No, we’re talking about another, much older, entry in Nintendo’s second-most popular franchise, The Legend of Zelda: Link’s Awakening, a completely refreshed version of the 1993 Game Boy classic that helped give Nintendo’s portable player a few more years of relevance. That’s right – decades before smartphones and hybrid consoles it was gems like this that proved mobile gaming could be a pretty great thing in the right, er, hands. In this case a AAA developed Zelda adventure that was every bit as good as the home versions.
After a shipwreck, eternal Zelda hero Link finds himself stranded on the mysterious Koholint Island with no way to leave. It’s a nice enough place if you aren’t too bothered by monsters here and there, but there’s world-saving to do back in Hyrule! To escape, Link’s going to have to wake the Wind Fish by collecting a variety of magical instruments, each of which is housed within a dungeon full of deadly traps and confounding puzzles.

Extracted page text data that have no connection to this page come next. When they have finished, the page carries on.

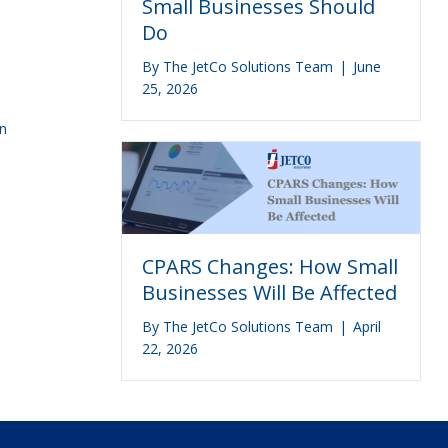
Small Businesses Should
Do
By
The JetCo Solutions Team
|
June
25, 2026
an
CPARS Changes: How Small
Businesses Will Be Affected
By
The JetCo Solutions Team
|
April
22, 2026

Link’s Awakening is a pretty faithful representation of the Game Boy adventure of the same name. That means it’s pretty easy to review – if you’ve played the original, the Switch version offers mostly bells and whistles (albeit very pretty bells and whistles) sprinkled throughout. That’s because the Game Boy game had to contend with a relatively small map on account of of limited cartridge space, so Nintendo filled what few empty spaces there are with the odd new secret…but that’s not enough to change the game in any significant way.

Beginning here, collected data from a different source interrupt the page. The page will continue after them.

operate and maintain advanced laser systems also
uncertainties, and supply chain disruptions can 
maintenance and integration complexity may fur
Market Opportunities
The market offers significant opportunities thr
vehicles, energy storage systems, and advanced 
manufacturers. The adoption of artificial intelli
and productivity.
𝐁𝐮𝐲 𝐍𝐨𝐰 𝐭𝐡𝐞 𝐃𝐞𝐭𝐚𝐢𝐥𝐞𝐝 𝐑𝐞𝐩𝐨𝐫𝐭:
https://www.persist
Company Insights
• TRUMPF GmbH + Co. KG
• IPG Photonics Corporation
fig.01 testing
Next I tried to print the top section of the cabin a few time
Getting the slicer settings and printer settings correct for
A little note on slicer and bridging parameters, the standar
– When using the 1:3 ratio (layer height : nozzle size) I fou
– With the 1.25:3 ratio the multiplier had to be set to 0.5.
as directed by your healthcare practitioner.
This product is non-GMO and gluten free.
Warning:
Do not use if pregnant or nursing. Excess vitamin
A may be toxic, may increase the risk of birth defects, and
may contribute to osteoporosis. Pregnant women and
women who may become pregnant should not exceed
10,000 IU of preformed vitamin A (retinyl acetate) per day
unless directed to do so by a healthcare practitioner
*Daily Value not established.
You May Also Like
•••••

One thing that did change significantly are the visuals, which are some of the best on the Switch. This version of Link’s Awakening has something of a Lego feel and look positively shiny running on the console. Characters look like minifigures running across a crafted landscape. The game looks and sounds absolutely fantastic, though it’s worth mentioning that the framerate can struggle somewhat.
Even the gameplay upgrades don’t change too much – you can move in eight directions, but the levels and enemies are still based on being able to move in four, for example. That’s not necessarily a bad thing! The compact design lends itself well to some pretty devious dungeon arrangements, for instance, and there’s no sense of wandering for ages trying to find something to do. Still, if you’re looking for an all-new Zelda experience in the vein of modern gameplay, that’s not what Link’s Awakening is offering. You’d be better off waiting for the sequel to Breath of the Wild.
The original Game Boy release of The Legend of Zelda: Link’s Awakening was interesting as an example of a full-on video game being released on a portable system. You weren’t tied to your TV any longer! You could play on the go! And, despite being confined to black ‘n white, the game still managed to look and sound amazing. This version is just as effective – and the fact you can now play it on your TV means its the best of both worlds. Zelda fans who haven’t recently played Link’s small-scale adventure ought to book a trip to Koholint Island if they haven’t already – better late than never.